A condição a que chegámos nesta terra é o resultado de factores que, na maior parte dos casos, são alheios à vontade dos nordestinos, mas se revelaram determinantes da falta de confiança, impondo a solução desesperada do horizonte da diáspora, que não dá mostras de ter fim.
Na realidade, por mais originais, inovadores ou produtivos que tenham sido empreendimentos que por cá surgiram, esbarraram sistematicamente com a propensão das cliques da capital para abanar árvores das patacas onde as houvesse, crentes que o mundo estava cheio de boas surpresas para recompensar a preguiça, alimentar a gula e festejar a cupidez.
Podíamos voltar ao tempo da prosperidade que a indústria da seda trouxe a Bragança e a outras vila e aldeias no século XVI, inviabilizada pela repressão inquisitorial, que levou ao encerramento de muitas oficinas de tecelagem, parcialmente recuperadas no século XVIII, quando as dinâmicas da economia mundial já consolidavam a liderança inglesa na industrialização e o país aprofundava a sua dependência tecnológica e financeira.
Desde então, passaram quase dois séculos de estagnação na economia regional. A situação era tal que, pelo fim do século XIX, Abílio Beça se viu empurrado para uma luta desesperada pelo caminho de ferro, que chegou pífio e dolente, quando a rede de comboios já tinha mais de meio século no resto do país.
Mesmo assim, nem todos debandaram.
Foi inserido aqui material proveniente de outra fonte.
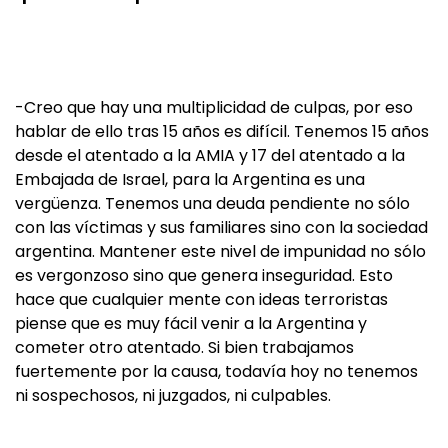
-Creo que hay una multiplicidad de culpas, por eso
hablar de ello tras 15 años es difícil. Tenemos 15 años
desde el atentado a la AMIA y 17 del atentado a la
Embajada de Israel, para la Argentina es una
vergüenza. Tenemos una deuda pendiente no sólo
con las víctimas y sus familiares sino con la sociedad
argentina. Mantener este nivel de impunidad no sólo
es vergonzoso sino que genera inseguridad. Esto
hace que cualquier mente con ideas terroristas
piense que es muy fácil venir a la Argentina y
cometer otro atentado. Si bien trabajamos
fuertemente por la causa, todavía hoy no tenemos
ni sospechosos, ni juzgados, ni culpables.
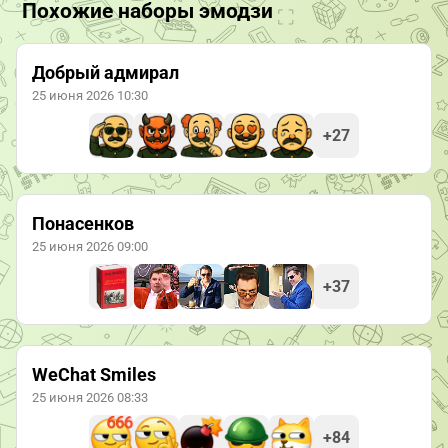
Похожие наборы эмодзи
Добрый адмирал
25 июня 2026 10:30
+27
Понасенков
25 июня 2026 09:00
+37
WeChat Smiles
25 июня 2026 08:33
+84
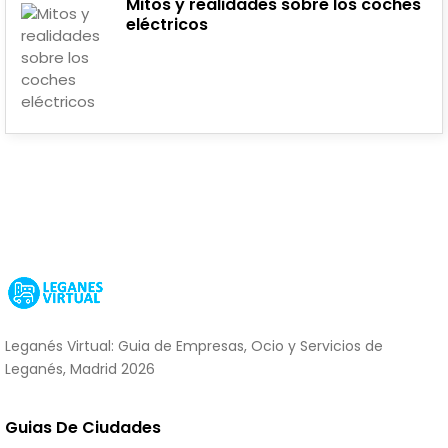
Mitos y realidades sobre los coches
eléctricos
Leganés Virtual: Guia de Empresas, Ocio y Servicios de
Leganés, Madrid 2026
Guias De Ciudades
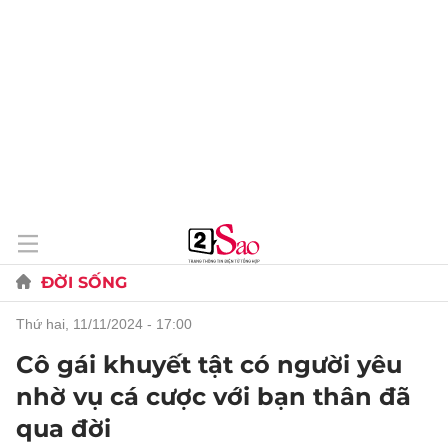
ĐỜI SỐNG
thứ hai, 11/11/2024 - 17:00
Cô gái khuyết tật có người yêu
nhờ vụ cá cược với bạn thân đã
qua đời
Houve gente que arriscou apostar nas potencialidades da terra e que dedicou a vida inteira a grandes projectos para o nordeste, apesar dos condicionalismos que os desaconselhavam. A memória maior é a de Camilo de Mendonça e do “seu” complexo do Cachão, a meio do século XX.
Nos dias de hoje não é diferente. A auto-estrada também só chegou quando os motores da economia regional estavam em vias de gripar e ainda lhe falta ligação vital à rede em território espanhol, que não será para já.
Por isso, grande aplauso para os bragançanos que viram reconhecido o seu mérito na actividade gastronómica, com a atribuição de uma Estrela Michelin aos irmãos “Geadas”, que pontificam no restaurante “G”, na Pousada de S. Bartolomeu e a referência “Bib Gourmand” para Luís Portugal e a sua tasca, no castelo de Bragança. São exemplos de criatividade, coragem e muito trabalho, com efeitos positivos no prestígio da região.
Eles conseguiram atingir tais patamares apesar dos caminhos erráticos de fuga às responsabilidades dos poderes instalados na capital. Imaginemos o que já teríamos visto e vivido se as políticas tivessem sido outras. Estas são provas reais da força que nos permite resistir.